Gilead fends off Roche as hep C heavyweights fight for blockbuster rights

Gilead Sciences ($GILD) convinced an panel of arbitrators that rival Roche ($RHHBY) had no legitimate claims on Sovaldi, its record-setting hepatitis C treatment, but the antiviral pioneer still faces patent spats with a host of challengers looking to cash in on next-generation combo therapies for the disease.

Roche's case stemmed from a 2004 collaboration with Pharmasset, later acquired by Gilead for $11 billion, covering work on antivirals. According to Roche, that deal gave the company a license to sofosbuvir, now Sovaldi, and put it in line for a cut of the roughly $5 billion the drug has generated since its launch in January. Those claims amounted to nothing, however, as an arbitration panel ruled on Thursday that Roche failed to make its case, Gilead said in a regulatory filing.

But the drugmaker is hardly out of the intellectual property woods. AbbVie ($ABBV), Merck ($MRK) and Idenix Pharmaceuticals each has pending claims on sofosbuvir and, perhaps more importantly, on the soon-to-come cocktail therapies that stand to further expand the blockbuster hep C market.
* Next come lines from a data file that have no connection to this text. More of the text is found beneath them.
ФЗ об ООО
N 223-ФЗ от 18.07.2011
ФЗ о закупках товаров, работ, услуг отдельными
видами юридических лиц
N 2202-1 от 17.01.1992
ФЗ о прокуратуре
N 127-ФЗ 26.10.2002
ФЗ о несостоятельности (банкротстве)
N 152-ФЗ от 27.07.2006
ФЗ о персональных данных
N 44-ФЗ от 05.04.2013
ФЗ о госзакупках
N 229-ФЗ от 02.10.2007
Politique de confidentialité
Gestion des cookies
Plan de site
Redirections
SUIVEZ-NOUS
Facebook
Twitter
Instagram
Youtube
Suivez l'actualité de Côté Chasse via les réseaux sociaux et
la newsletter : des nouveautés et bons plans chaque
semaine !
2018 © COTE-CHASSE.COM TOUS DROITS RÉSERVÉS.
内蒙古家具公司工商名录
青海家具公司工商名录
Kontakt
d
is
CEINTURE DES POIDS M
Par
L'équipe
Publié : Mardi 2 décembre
Merck has been squabbling with Gilead for more than a year, claiming sofosbuvir infringes two of its patents and laying claim to 10% of the drug's sales in quickly countered lawsuit. This summer, Merck traded about $3.9 billion for Idenix, inheriting a wider battle with Gilead. Idenix is engaged in a legal wrangle with Gilead over sofosbuvir-related patents, pursuing lawsuits in the U.S. and Europe. For its part, Gilead has said the claims are without merit and stands by its intellectual property.

AbbVie, on the other hand, is creating a stickier situation for its rival. The Illinois company has broadly patented the idea of mixing a nucleotide with an NS5A inhibitor to treat hep C, the equation at play in many of in-development combo therapies across the industry. That includes Gilead's fixed-dose cocktail of sofosbuvir and ledipasvir, for which it expects FDA approval this year. If and when Gilead launches the mixture, AbbVie believes it's entitled to damages and royalties. Predictably, Gilead disputes that claim.